Janice Kay Johnson has been an autobuy author for me since I read her Patton’s Daughters series in 1999. I have learned that I can count on her books to give me well-developed characters with depth who confront credible challenges and are changed by their experiences. All That Remains is vintage Johnson, and I highly recommend it.



  1. Sounds like wounded hearts are the choice here. ONE BRAVE COWBOY will be my first choice. I have seen how well therapy programs work, and the veteran theme is important to me.
    Both sound like good reads. Thanks for the reviews.

  2. Both sound good to me!

    Thanks for the recommendations Janga!

  3. Librarypat, the veteran theme is important to me too. Kathleen Eagle is a wonderful writer.

  4. Laurie, I haven't read either of these yet but I enjoy Eagle and Johnson is among my long-time favorite category writers.

  5. Thanks, Janga! I've added both books to my shopping list!
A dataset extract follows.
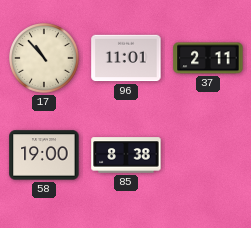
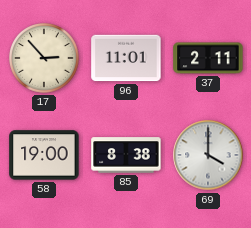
17: 10:53 -> 2:53
69: none -> 4:00
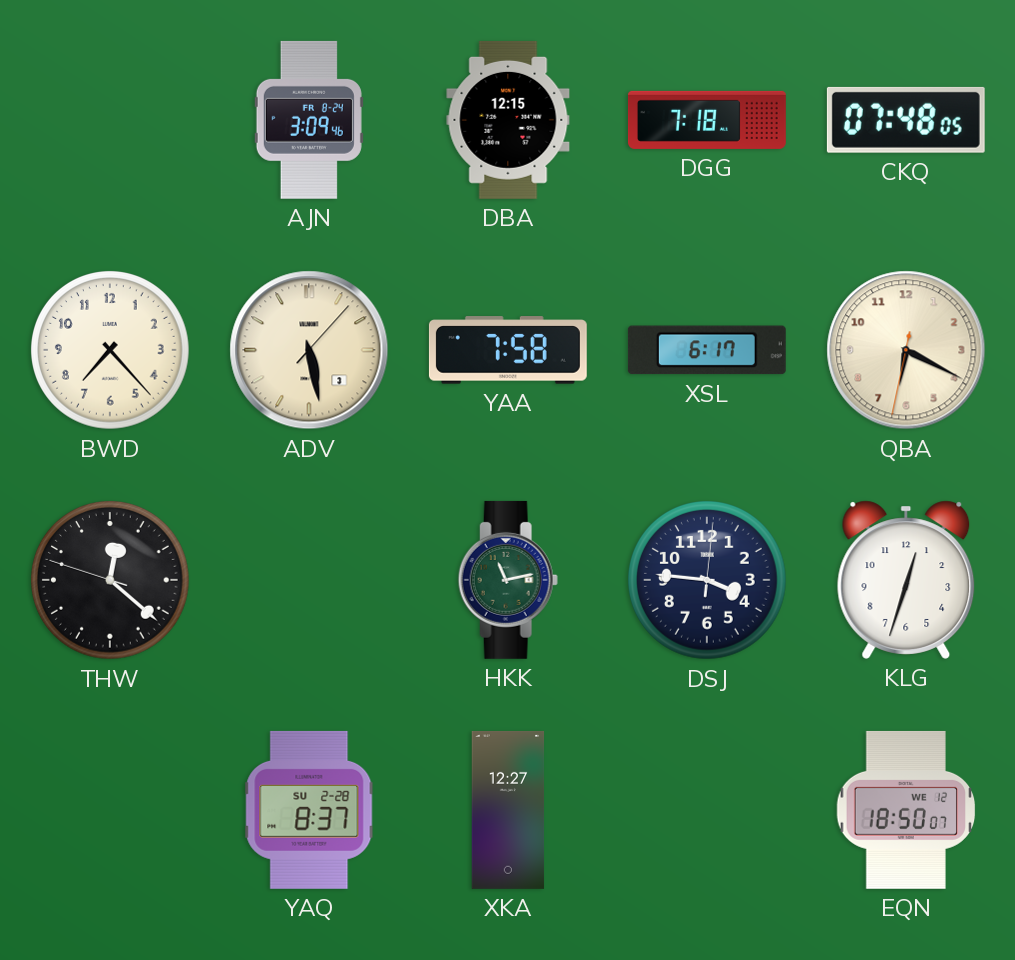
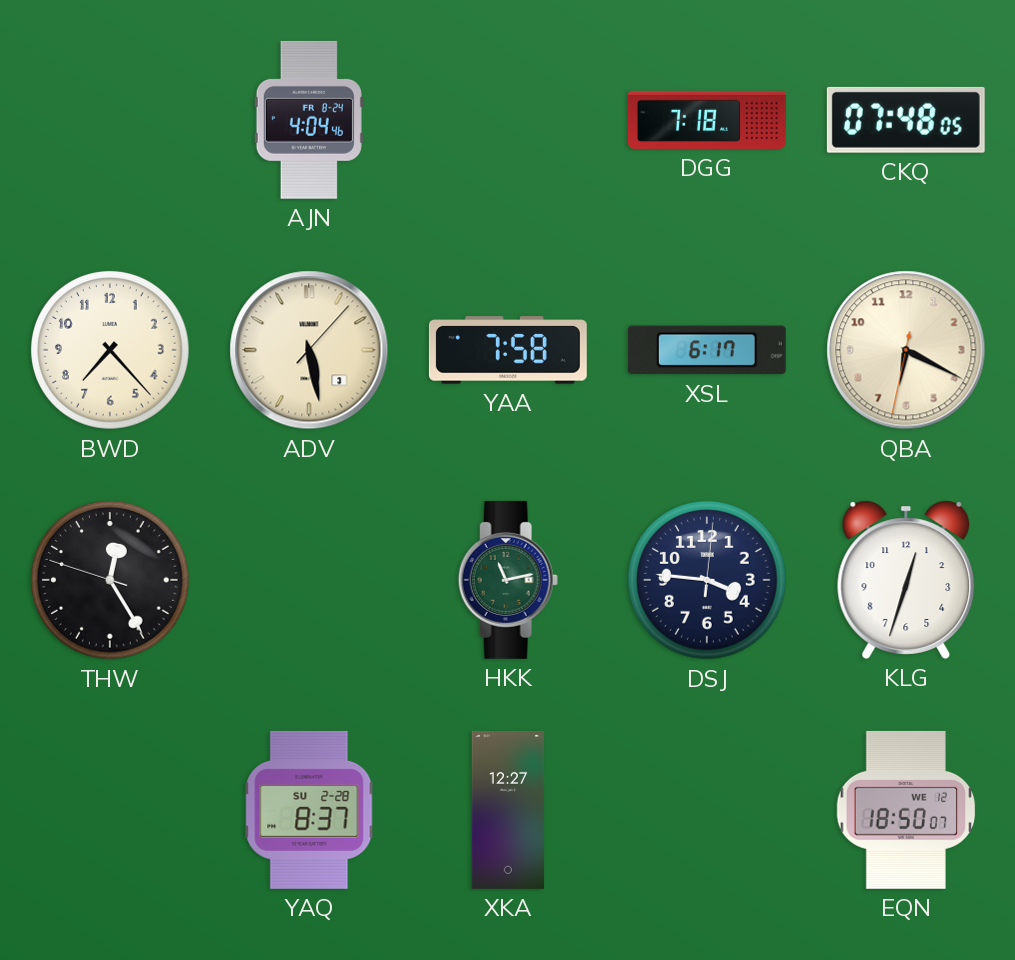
AJN: 3:09 -> 4:04
DBA: 12:15 -> none
THW: 12:21 -> 12:24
  6. I miss Kathleen Eagle's single titles. I pulled Reason to Believe, my favorite, this week and moved it to my reread shelf. There's a certain kind of hero that Eagle does better than anyone else I know. Her Double D series doesn't have the length and complexity of the single titles, but her strength in characterization and emotional appeal are much in evidence.

    Janice Kay Johnson is not high profile, and I think she is sometimes overlooked in discussions of great category writers. But she is one of the very best. I begin a JKJ book knowing I will be totally immersed in the world of her book.

    I hope you all will enjoy both books as much as I did.

  7. I love Harlequin books so I really enjoyed reading these reviews!

  8. I have put both books on my reading list. I enjoyed the blurbs.

  9. Well thae first one certainly gives new meaning to what we think of as a Cougar these days!